Exercise aim →
Pictures aside, each record should be reproduced exactly.

The input →
....
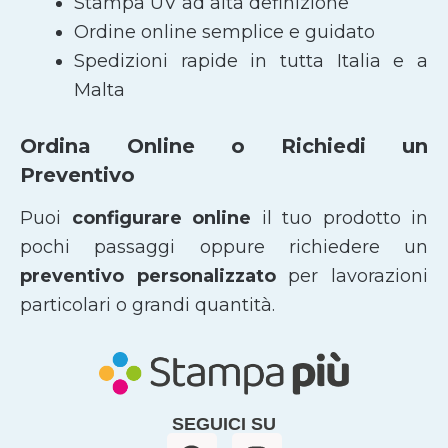
Stampa UV ad alta definizione
Ordine online semplice e guidato
Spedizioni rapide in tutta Italia e a
Malta
Ordina Online o Richiedi un
Preventivo
Puoi
configurare online
il tuo prodotto in
pochi passaggi oppure richiedere un
preventivo personalizzato
per lavorazioni
particolari o grandi quantità.
SEGUICI SU
F
I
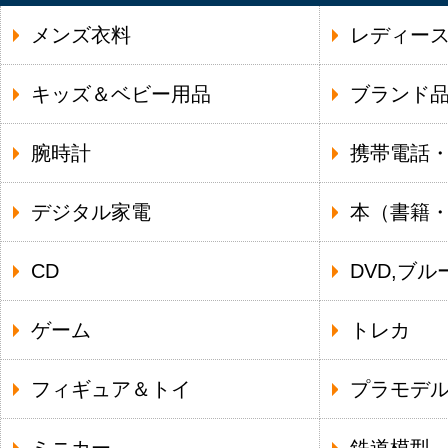
メンズ衣料
レディー
キッズ＆ベビー用品
ブランド
腕時計
携帯電話
デジタル家電
本（書籍
CD
DVD,ブル
ゲーム
トレカ
フィギュア＆トイ
プラモデ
....
Exercise response →
Stampa UV ad alta definizione
Ordine online semplice e guidato
Spedizioni rapide in tutta Italia e a
Malta
Ordina Online o Richiedi un
Preventivo
Puoi
configurare online
il tuo prodotto in
pochi passaggi oppure richiedere un
preventivo personalizzato
per lavorazioni
particolari o grandi quantità.
SEGUICI SU
F
I
メンズ衣料
レディー
キッズ＆ベビー用品
ブランド
腕時計
携帯電話
デジタル家電
本（書籍
CD
DVD,ブル
ゲーム
トレカ
フィギュア＆トイ
プラモデ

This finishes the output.